BOSTON, MASS.- Matthew Teitelbaum, Ann and Graham Gund Director of the
Museum of Fine Arts, Boston, has announced several new curatorial appointments. Anne E. Havinga has been promoted to Estrellita and Yousuf Karsh Chair, Department of Photography, while Christine Kondoleon has been promoted to George D. and Margo Behrakis Chair, Art of Ancient Greece and Rome. Additionally, Akili Tommasino has been appointed as the Associate Curator, Modern and Contemporary Art, and will begin his new position at the MFA in October.
Havinga began her career at the MFA nearly three decades ago, becoming the Museums first curator of photographs in 2001. She has organized more than 35 exhibitions over the yearsincluding, most recently, Alfred Stieglitz and Modern America; In the Wake: Japanese Photographers Respond to 3/11 (co-curated with Anne Nishimura Morse, William and Helen Pounds Curator of Japanese Art) and Silver, Salt, and Sunlight: Early Photography in Britain and France.
Kondoleon has been working at the Museum for 17 years, most recently as the George D. and Margo Behrakis Senior Curator of Greek and Roman Art. In addition to curating the exhibitions Games for the Gods and Aphrodite and the Gods of Love, she has led a team to re-imagine the Greek and Roman collections in seven new galleries to date. In 2017, Kondoleon oversaw the installation of the new Daily Life in Ancient Greece gallery, which displays 250 recently conserved objects and encourages visitors to engage and make connections with an ancient culture.
Tommasino comes to the MFA from the Museum of Modern Art (MoMA), where he has worked on a range of collection-based initiatives and supported various programs as a Curatorial Assistant since 2014. This summer marked the second iteration of the Prep for Prep/Sothebys Summer Art Academy, which Tommasino founded with the support of Sothebys to give New York City high school students of color an earlier window into the art world to promote diversity in the field.

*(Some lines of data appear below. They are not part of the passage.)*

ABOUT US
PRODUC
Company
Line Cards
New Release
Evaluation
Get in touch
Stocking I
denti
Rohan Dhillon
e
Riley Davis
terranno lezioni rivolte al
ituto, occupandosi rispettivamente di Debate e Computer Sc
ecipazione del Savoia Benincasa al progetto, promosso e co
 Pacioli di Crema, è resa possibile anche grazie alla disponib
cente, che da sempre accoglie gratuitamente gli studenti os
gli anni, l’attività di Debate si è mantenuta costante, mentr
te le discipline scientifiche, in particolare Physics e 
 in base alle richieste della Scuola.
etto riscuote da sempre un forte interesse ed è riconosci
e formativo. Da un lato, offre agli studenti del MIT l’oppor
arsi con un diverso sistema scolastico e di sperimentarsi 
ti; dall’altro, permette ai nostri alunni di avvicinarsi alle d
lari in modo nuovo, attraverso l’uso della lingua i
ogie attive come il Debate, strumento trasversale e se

In his new position at the MFA, Tommasino will report to Reto Thüring, the recently appointed chair of the Contemporary Art department, who will assume his role at the MFA in September.

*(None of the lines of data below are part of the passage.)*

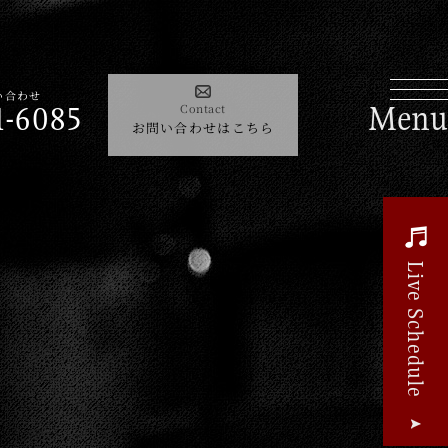
Contact
085
い合わせ
お問い合わせはこちら
1-6085
Contact
お問い合わせはこちら
よくあるご質問
Live Schedule
Guide
le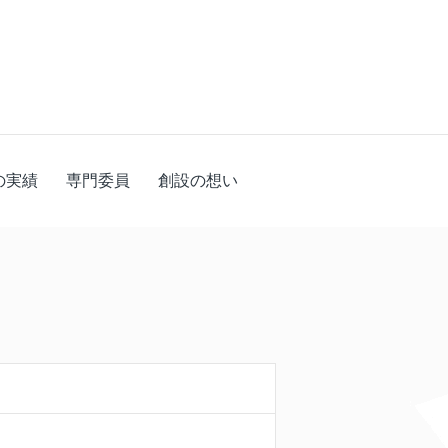
の実績
専門委員
創設の想い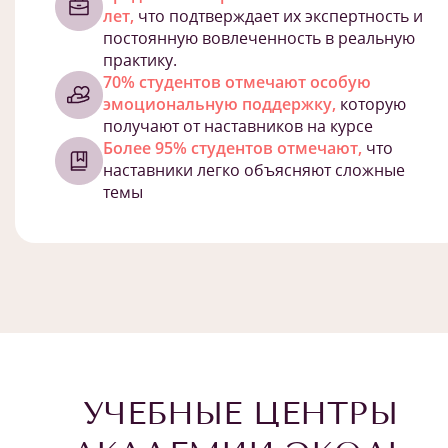
лет,
что подтверждает их экспертность и
постоянную вовлеченность в реальную
практику.
70% студентов отмечают особую
эмоциональную поддержку,
которую
получают от наставников на курсе
Более 95% студентов отмечают,
что
наставники легко объясняют сложные
темы
УЧЕБНЫЕ ЦЕНТРЫ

In addition to introducing the position of Associate Curator, Modern and Contemporary Art, the MFA is expanding its efforts to foster the next curatorial generation by providing a new training opportunity in the field of Japanese art. A grant of $1 million from the Tokyo-based Ishibashi Foundation enables the Museum to host five fellows over the next decade, who will each serve as the Ishibashi Foundation Assistant Curator for Japanese Art for a two-year period. An international search is currently underway for the first fellow, who will collaborate with the MFAs curatorial staff on a wide range of projects, including planning for exhibitions in Boston and Japan, cataloging the collection and researching acquisitions. The Ishibashi Foundation Assistant Curator for Japanese Art will report to Christina Yu Yu, who joined the MFA as the Matsutaro Shoriki Chair, Art of Asia earlier this summer.